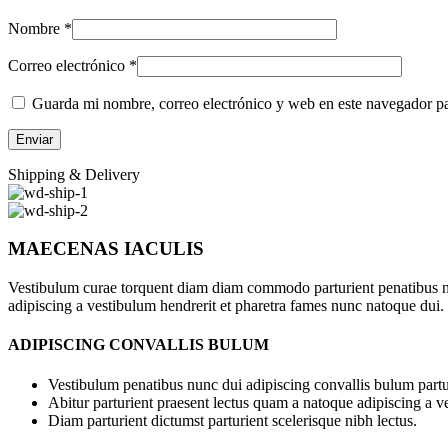
Nombre
*
Correo electrónico
*
Guarda mi nombre, correo electrónico y web en este navegador p
Shipping & Delivery
MAECENAS IACULIS
Vestibulum curae torquent diam diam commodo parturient penatibus nunc
adipiscing a vestibulum hendrerit et pharetra fames nunc natoque dui.
ADIPISCING CONVALLIS BULUM
Vestibulum penatibus nunc dui adipiscing convallis bulum partu
Abitur parturient praesent lectus quam a natoque adipiscing a 
Diam parturient dictumst parturient scelerisque nibh lectus.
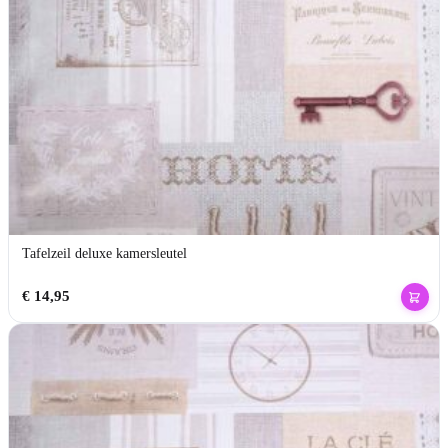
Tafelzeil deluxe kamersleutel
€
14,95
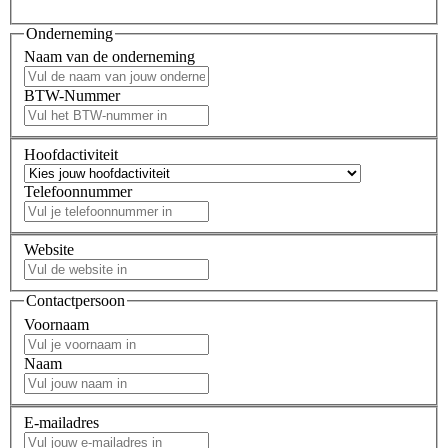
Onderneming
Naam van de onderneming
BTW-Nummer
Hoofdactiviteit
Telefoonnummer
Website
Contactpersoon
Voornaam
Naam
E-mailadres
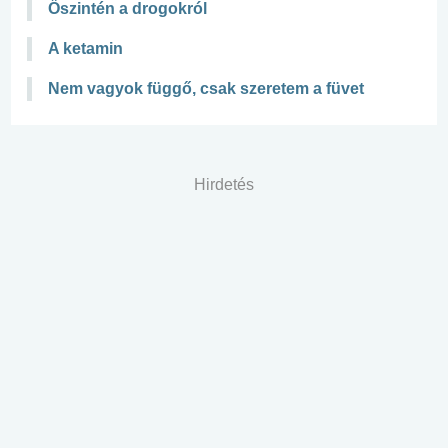
Őszintén a drogokról
A ketamin
Nem vagyok függő, csak szeretem a füvet
Hirdetés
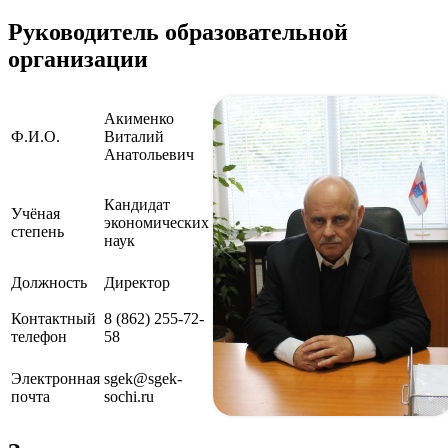
Руководитель образовательной
организации
Акименко
Ф.И.О.
Виталий
Анатольевич
Кандидат
Учёная
экономических
степень
наук
Должность
Директор
Контактный
8 (862) 255-72-
телефон
58
Электронная
sgek@sgek-
почта
sochi.ru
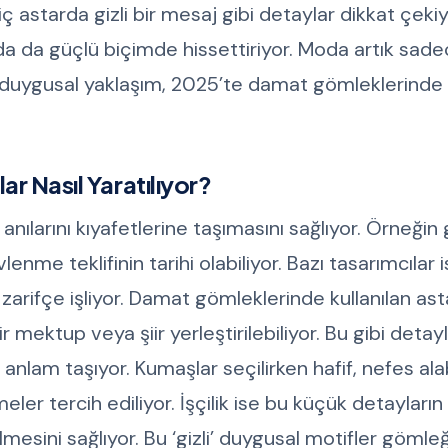
iç astarda gizli bir mesaj gibi detaylar dikkat çeki
nda da güçlü biçimde hissettiriyor. Moda artık sad
u duygusal yaklaşım, 2025’te damat gömleklerinde
ar Nasıl Yaratılıyor?
 anılarını kıyafetlerine taşımasını sağlıyor. Örneği
lenme teklifinin tarihi olabiliyor. Bazı tasarımcılar 
 zarifçe işliyor. Damat gömleklerinde kullanılan asta
bir mektup veya şiir yerleştirilebiliyor. Bu gibi deta
r anlam taşıyor. Kumaşlar seçilirken hafif, nefes ala
 tercih ediliyor. İşçilik ise bu küçük detayların 
mesini sağlıyor. Bu ‘gizli’ duygusal motifler gömleğ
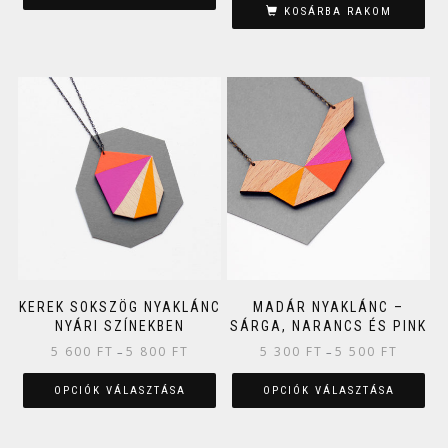
KOSÁRBA RAKOM
KEREK SOKSZÖG NYAKLÁNC
MADÁR NYAKLÁNC –
NYÁRI SZÍNEKBEN
SÁRGA, NARANCS ÉS PINK
5 600
FT
5 800
FT
5 300
FT
5 500
FT
–
–
OPCIÓK VÁLASZTÁSA
OPCIÓK VÁLASZTÁSA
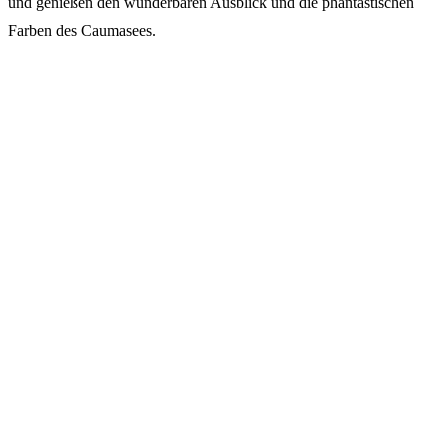
und genießen den wunderbaren Ausblick und die phantastischen
Farben des Caumasees.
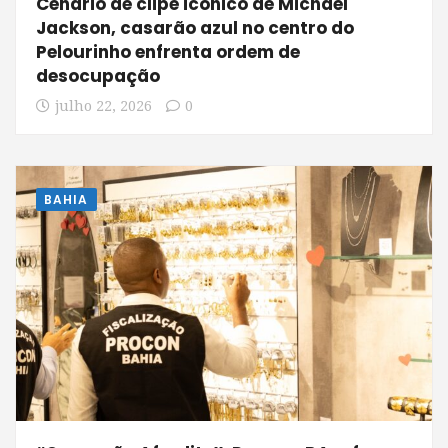
Cenário de clipe icônico de Michael
Jackson, casarão azul no centro do
Pelourinho enfrenta ordem de
desocupação
julho 22, 2026
0
BAHIA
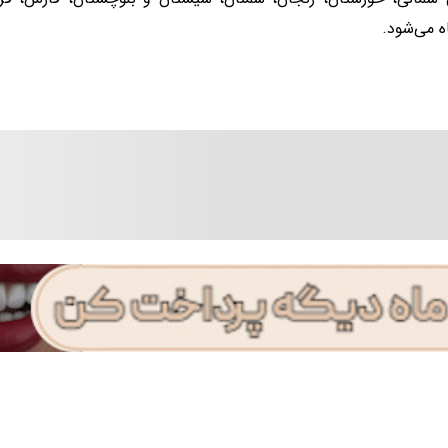
ه می‌شود.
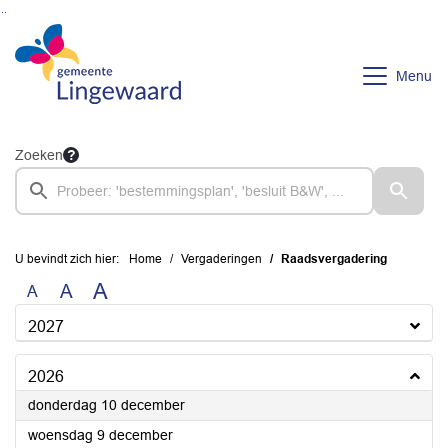
Ga naar de inhoud van deze pagina
Ga naar het zoeken
Ga naar het menu
Menu
Zoeken
U bevindt zich hier:
Home
Vergaderingen
Raadsvergadering
A
A
A
2027
2026
2026
donderdag 10 december
2026
woensdag 9 december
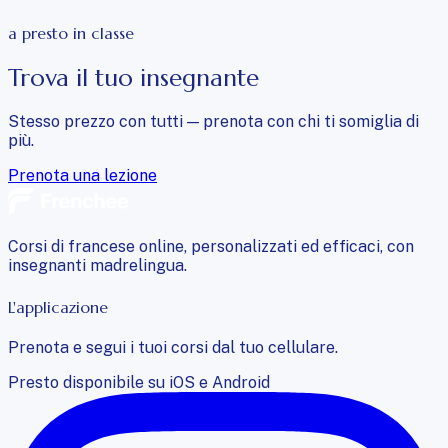
a presto in classe
Trova il tuo insegnante
Stesso prezzo con tutti — prenota con chi ti somiglia di
più.
Prenota una lezione
Corsi di francese online, personalizzati ed efficaci, con
insegnanti madrelingua.
L'applicazione
Prenota e segui i tuoi corsi dal tuo cellulare.
Presto disponibile su iOS e Android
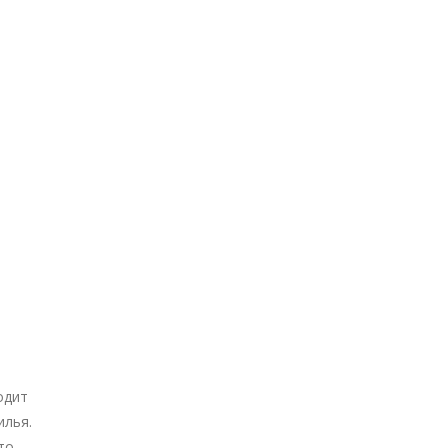
одит
илья.
то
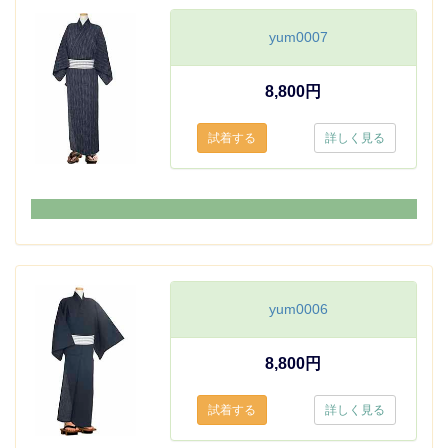
yum0007
8,800円
詳しく見る
yum0006
8,800円
詳しく見る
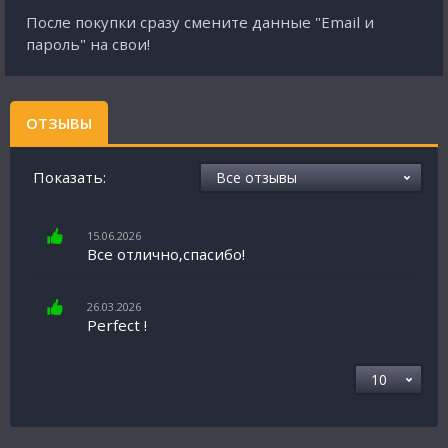
После покупки сразу смените данные "Email и
пароль" на свои!
ОТЗЫВЫ
Показать:
15.06.2026
Все отлично,спасибо!
26.03.2026
Perfect !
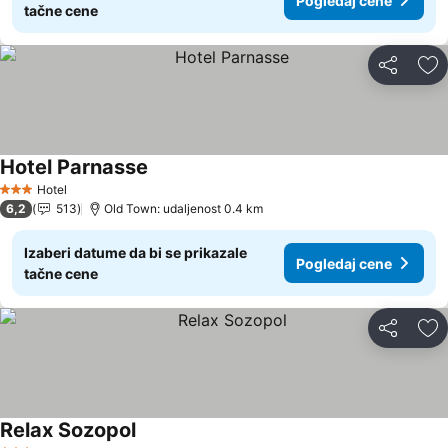
Pogledaj cene
tačne cene
Deli
Do
Hotel Parnasse
Hotel
3 Zvezdice
6,2
513
Old Town: udaljenost 0.4 km
Izaberi datume da bi se prikazale
Pogledaj cene
tačne cene
Deli
Do
Relax Sozopol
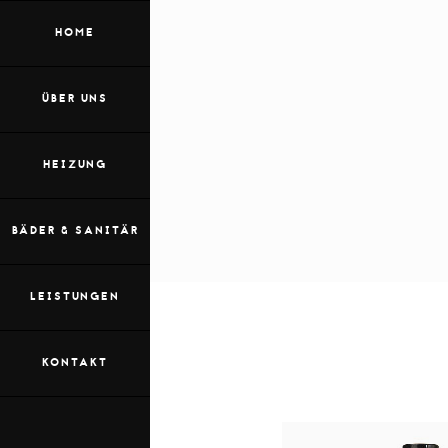
HOME
ÜBER UNS
HEIZUNG
BÄDER & SANITÄR
LEISTUNGEN
KONTAKT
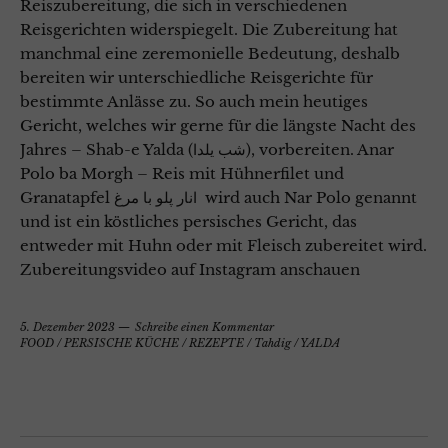
Reiszubereitung, die sich in verschiedenen
Reisgerichten widerspiegelt. Die Zubereitung hat
manchmal eine zeremonielle Bedeutung, deshalb
bereiten wir unterschiedliche Reisgerichte für
bestimmte Anlässe zu. So auch mein heutiges
Gericht, welches wir gerne für die längste Nacht des
Jahres – Shab-e Yalda (شب یلدا), vorbereiten. Anar
Polo ba Morgh – Reis mit Hühnerfilet und
Granatapfel انار پلو با مرغ wird auch Nar Polo genannt
und ist ein köstliches persisches Gericht, das
entweder mit Huhn oder mit Fleisch zubereitet wird.
Zubereitungsvideo auf Instagram anschauen
5. Dezember 2023
Schreibe einen Kommentar
FOOD
/
PERSISCHE KÜCHE
/
REZEPTE
/
Tahdig
/
YALDA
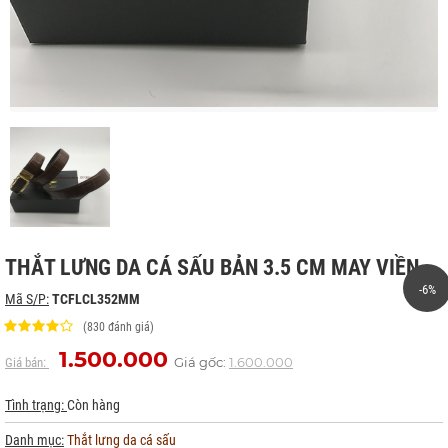
THẮT LƯNG DA CÁ SẤU BẢN 3.5 CM MAY VIỀN
-6%
Mã S/P:
TCFLCL352MM
(830 đánh giá)
1.500.000
Giá gốc:
1.600.000
Giá bán:
Tình trạng:
Còn hàng
Danh mục:
Thắt lưng da cá sấu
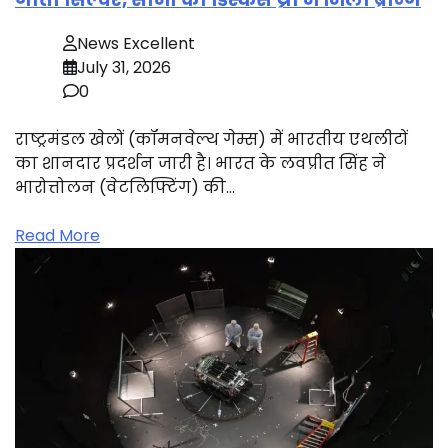
News Excellent
July 31, 2026
0
राष्ट्रमंडल खेलों (कॉमनवेल्थ गेम्स) में भारतीय एथलीटों
का शानदार प्रदर्शन जारी है। भारत के लवप्रीत सिंह ने
भारोत्तोलन (वेटलिफ्टिंग) की…
Read More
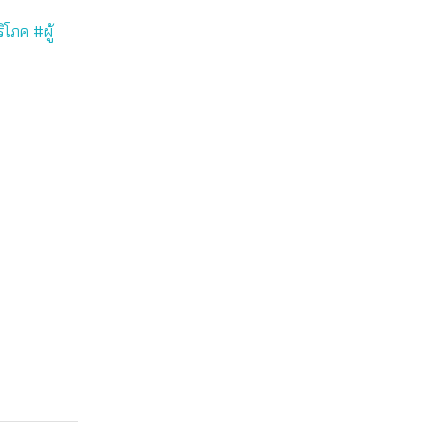
โภค #ผู้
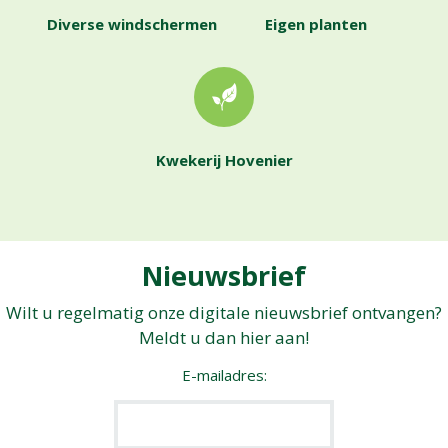
Diverse windschermen
Eigen planten
Kwekerij Hovenier
Nieuwsbrief
Wilt u regelmatig onze digitale nieuwsbrief ontvangen?
Meldt u dan hier aan!
E-mailadres:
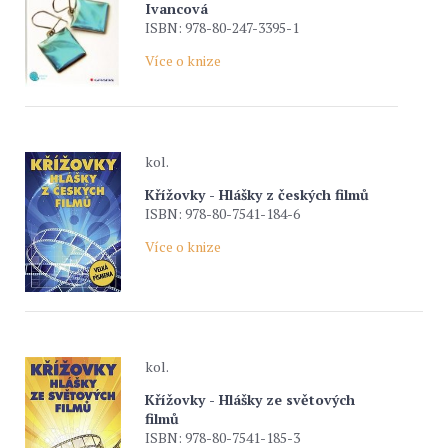
Ivancová
ISBN: 978-80-247-3395-1
Více o knize
kol.
Křížovky - Hlášky z českých filmů
ISBN: 978-80-7541-184-6
Více o knize
kol.
Křížovky - Hlášky ze světových
filmů
ISBN: 978-80-7541-185-3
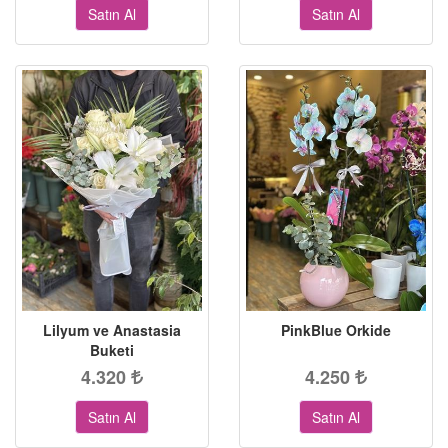
Satın Al
Satın Al
Lilyum ve Anastasia
PinkBlue Orkide
Buketi
4.320
4.250
Satın Al
Satın Al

◇ ◇ ◇ ◇

§ **HOW TO COMPLETE THIS TASK**
Please repeat the lines of the material above exactly, starting with the line that contains "Őszintén a drogokról" and ending with the line that contains "r anlam taşıyor.". Leave the pictures out.

§ **RESPONSE FOR THIS EXERCISE**
Őszintén a drogokról
A ketamin
Nem vagyok függő, csak szeretem a füvet
Hirdetés
Руководитель образовательной
организации
Акименко
Ф.И.О.
Виталий
Анатольевич
Кандидат
Учёная
экономических
степень
наук
Должность
Директор
Контактный
8 (862) 255-72-
телефон
58
Электронная
sgek@sgek-
почта
sochi.ru
iç astarda gizli bir mesaj gibi detaylar dikkat çeki
nda da güçlü biçimde hissettiriyor. Moda artık sad
u duygusal yaklaşım, 2025’te damat gömleklerinde
ar Nasıl Yaratılıyor?
 anılarını kıyafetlerine taşımasını sağlıyor. Örneği
lenme teklifinin tarihi olabiliyor. Bazı tasarımcılar 
 zarifçe işliyor. Damat gömleklerinde kullanılan asta
bir mektup veya şiir yerleştirilebiliyor. Bu gibi deta
r anlam taşıyor. Kumaşlar seçilirken hafif, nefes ala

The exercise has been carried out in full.